AIDSVu is an interactive online mapping tool that visualizes the impact of the HIV epidemic on communities across the United States to increase disease awareness and promote data-driven public health decision-making. AIDSVu is presented by Emory University’s Rollins School of Public Health in partnership with Gilead Sciences, Inc. and the Center for AIDS Research at Emory University (CFAR). The site utilizes data from the Centers for Disease Control and Prevention (CDC), local health departments, and other high-quality sources to allow users to explore the HIV epidemic at the state-, county-, and ZIP Code-levels. The map visualizes HIV-related data by race/ethnicity, sex, age, and transmission category, and shows how HIV is related to various social determinants of health, such as high school education, poverty, and housing.

AIDSVu allows users to locate services for HIV prevention, testing, and care, and also includes NIH-funded HIV prevention, vaccine, and treatment trial locations. In addition, for the nine states in the Deep South, users can locate services for stigma reduction, overdose prevention/reversal, harm reduction, and trauma-informed care. The site also has data pages with profiles for approximately 50 U.S. cities, 48 counties with the highest burden of new HIV diagnoses that are prioritized for Phase 1 of Ending the HIV Epidemic: A Plan for America initiative, 50 states, DC, Puerto Rico, 4 regions, and the nation, offering easy-to-understand, printable snapshots that summarize the impact of HIV and other sexually transmitted diseases.

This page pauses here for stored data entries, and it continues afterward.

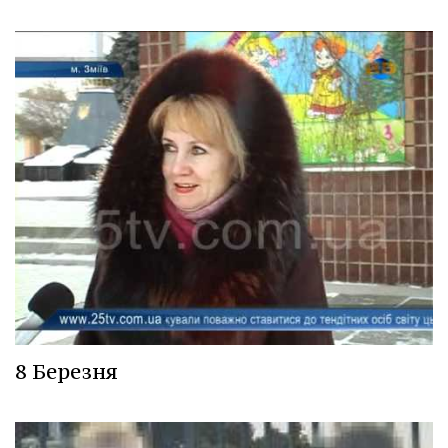
8 Березня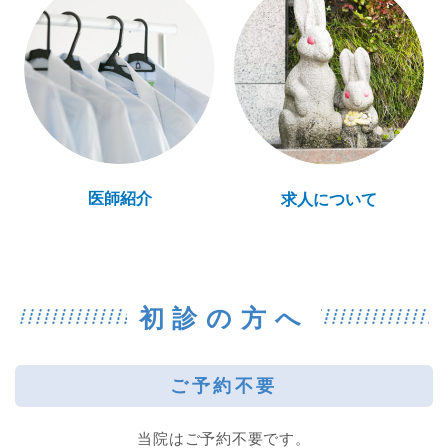
医師紹介
求人について
初診の方へ
ご予約不要
当院はご予約不要です。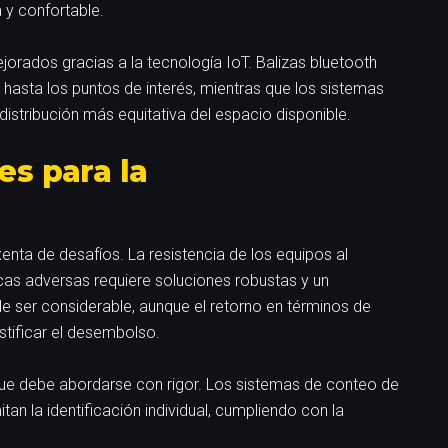
 y confortable.
orados gracias a la tecnología IoT. Balizas bluetooth
hasta los puntos de interés, mientras que los sistemas
stribución más equitativa del espacio disponible.
es para la
xenta de desafíos. La resistencia de los equipos al
cas adversas requiere soluciones robustas y un
de ser considerable, aunque el retorno en términos de
ustificar el desembolso.
que debe abordarse con rigor. Los sistemas de conteo de
n la identificación individual, cumpliendo con la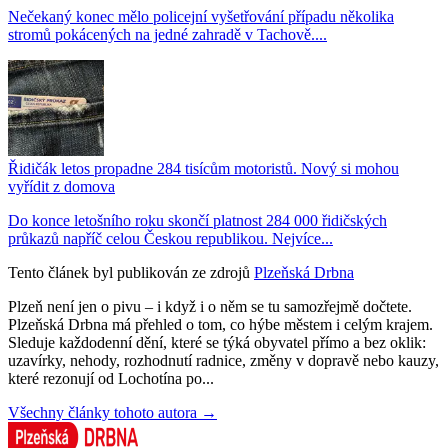
Nečekaný konec mělo policejní vyšetřování případu několika
stromů pokácených na jedné zahradě v Tachově....
Řidičák letos propadne 284 tisícům motoristů. Nový si mohou
vyřídit z domova
Do konce letošního roku skončí platnost 284 000 řidičských
průkazů napříč celou Českou republikou. Nejvíce...
Tento článek byl publikován ze zdrojů
Plzeňská Drbna
Plzeň není jen o pivu – i když i o něm se tu samozřejmě dočtete.
Plzeňská Drbna má přehled o tom, co hýbe městem i celým krajem.
Sleduje každodenní dění, které se týká obyvatel přímo a bez oklik:
uzavírky, nehody, rozhodnutí radnice, změny v dopravě nebo kauzy,
které rezonují od Lochotína po...
Všechny články tohoto autora →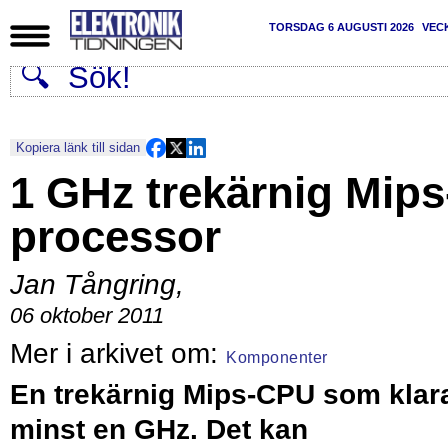
TORSDAG 6 AUGUSTI 2026
VEC
Kopiera länk till sidan
1 GHz trekärnig Mips
processor
Jan Tångring
,
06 oktober 2011
Komponenter
En trekärnig Mips-CPU som klar
minst en GHz. Det kan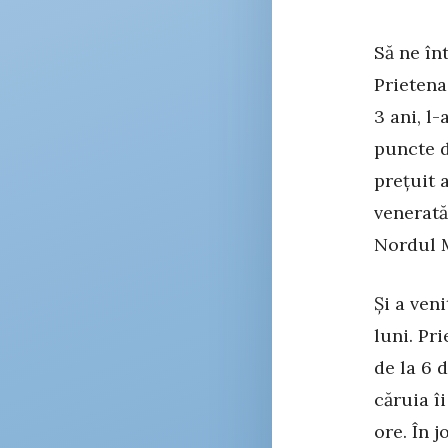
Să ne în
Prietena
3 ani, l
puncte d
prețuit 
venerată
Nordul M
Și a veni
luni. Pr
de la 6 d
căruia îi
ore. În 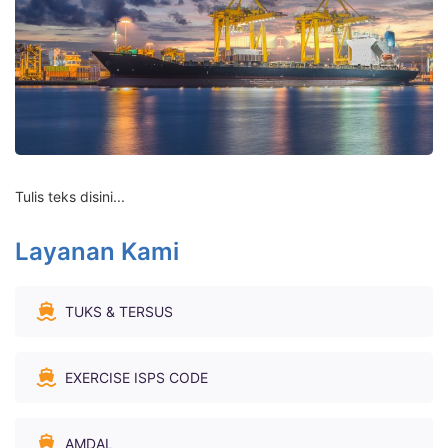
Tulis teks disini...
Layanan Kami
TUKS & TERSUS
EXERCISE ISPS CODE
AMDAL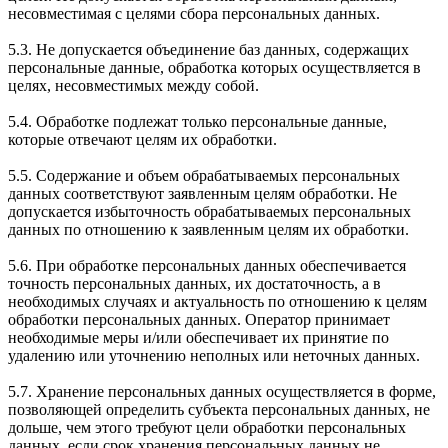
несовместимая с целями сбора персональных данных.
5.3. Не допускается объединение баз данных, содержащих
персональные данные, обработка которых осуществляется в
целях, несовместимых между собой.
5.4. Обработке подлежат только персональные данные,
которые отвечают целям их обработки.
5.5. Содержание и объем обрабатываемых персональных
данных соответствуют заявленным целям обработки. Не
допускается избыточность обрабатываемых персональных
данных по отношению к заявленным целям их обработки.
5.6. При обработке персональных данных обеспечивается
точность персональных данных, их достаточность, а в
необходимых случаях и актуальность по отношению к целям
обработки персональных данных. Оператор принимает
необходимые меры и/или обеспечивает их принятие по
удалению или уточнению неполных или неточных данных.
5.7. Хранение персональных данных осуществляется в форме,
позволяющей определить субъекта персональных данных, не
дольше, чем этого требуют цели обработки персональных
данных, если срок хранения персональных данных не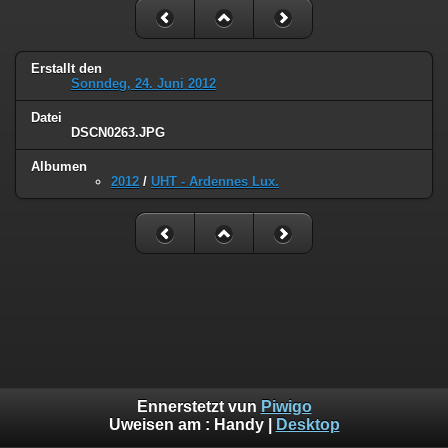
Erstallt den
Sonndeg, 24. Juni 2012
Datei
DSCN0263.JPG
Albumen
2012
/
UHT - Ardennes Lux.
Ennerstetzt vun
Piwigo
Uweisen am :
Handy
|
Desktop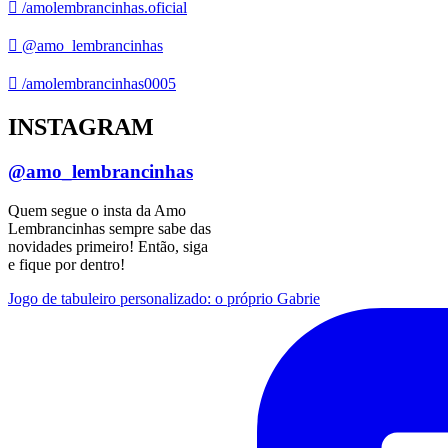
/amolembrancinhas.oficial
@amo_lembrancinhas
/amolembrancinhas0005
INSTAGRAM
@amo_lembrancinhas
Quem segue o insta da Amo
Lembrancinhas sempre sabe das
novidades primeiro! Então, siga
e fique por dentro!
Jogo de tabuleiro personalizado: o próprio Gabrie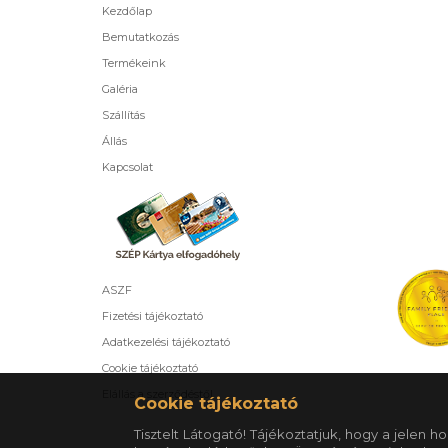
Kezdőlap
Bemutatkozás
Termékeink
Galéria
Szállítás
Állás
Kapcsolat
ASZF
Fizetési tájékoztató
Adatkezelési tájékoztató
Cookie tájékoztató
Elállás a szerződéstől
Cookie tájékoztató
Tisztelt Látogató! Tájékoztatjuk, hogy a jelen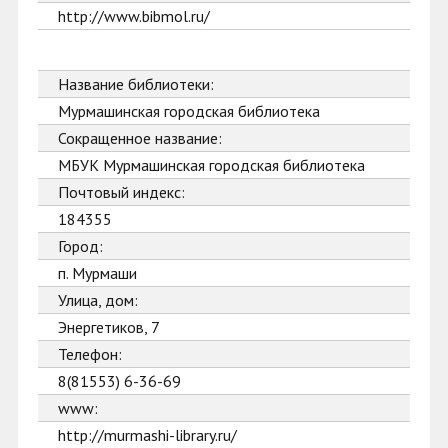
http://www.bibmol.ru/
Название библиотеки:
Мурмашинская городская библиотека
Сокращенное название:
МБУК Мурмашинская городская библиотека
Почтовый индекс:
184355
Город:
п. Мурмаши
Улица, дом:
Энергетиков, 7
Телефон:
8(81553) 6-36-69
www:
http://murmashi-library.ru/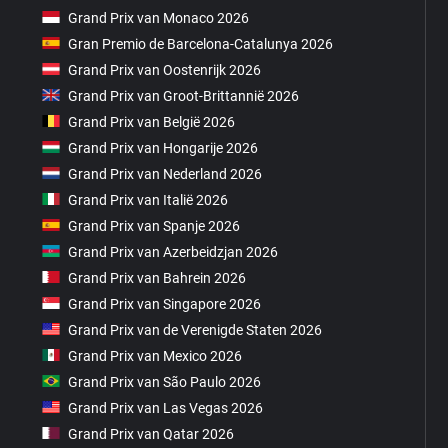
Grand Prix van Monaco 2026
Gran Premio de Barcelona-Catalunya 2026
Grand Prix van Oostenrijk 2026
Grand Prix van Groot-Brittannië 2026
Grand Prix van België 2026
Grand Prix van Hongarije 2026
Grand Prix van Nederland 2026
Grand Prix van Italië 2026
Grand Prix van Spanje 2026
Grand Prix van Azerbeidzjan 2026
Grand Prix van Bahrein 2026
Grand Prix van Singapore 2026
Grand Prix van de Verenigde Staten 2026
Grand Prix van Mexico 2026
Grand Prix van São Paulo 2026
Grand Prix van Las Vegas 2026
Grand Prix van Qatar 2026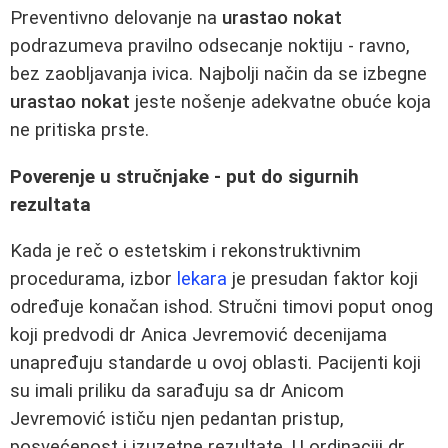
Preventivno delovanje na
urastao nokat
podrazumeva pravilno odsecanje noktiju - ravno,
bez zaobljavanja ivica. Najbolji način da se izbegne
urastao nokat
jeste nošenje adekvatne obuće koja
ne pritiska prste.
Poverenje u stručnjake - put do sigurnih
rezultata
Kada je reč o estetskim i rekonstruktivnim
procedurama, izbor
lekara
je presudan faktor koji
određuje konačan ishod. Stručni timovi poput onog
koji predvodi dr Anica Jevremović decenijama
unapređuju standarde u ovoj oblasti. Pacijenti koji
su imali priliku da sarađuju sa dr Anicom
Jevremović ističu njen pedantan pristup,
posvećenost i izuzetne rezultate. U ordinaciji dr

Now in its 15th year, AIDSVu continues to expand the data, maps, and tools available on its main website, as well as on Powered by AIDSVu projects that visualize public health data. In 2015, the inaugural Powered By AIDSVu project, HIVContinuum.org, was released as a proof of concept to map outcomes across five stages of the HIV care continuum. AIDSVu has now expanded on this model to map more than 40 states and Washington, DC at the state-level, as well as over 35 cities at ZIP Code-level across the U.S. In 2017, the second Powered By AIDSVu project, HepVu.org, was established to visualize the first standardized state-level estimates of Hepatitis C prevalence across the U.S.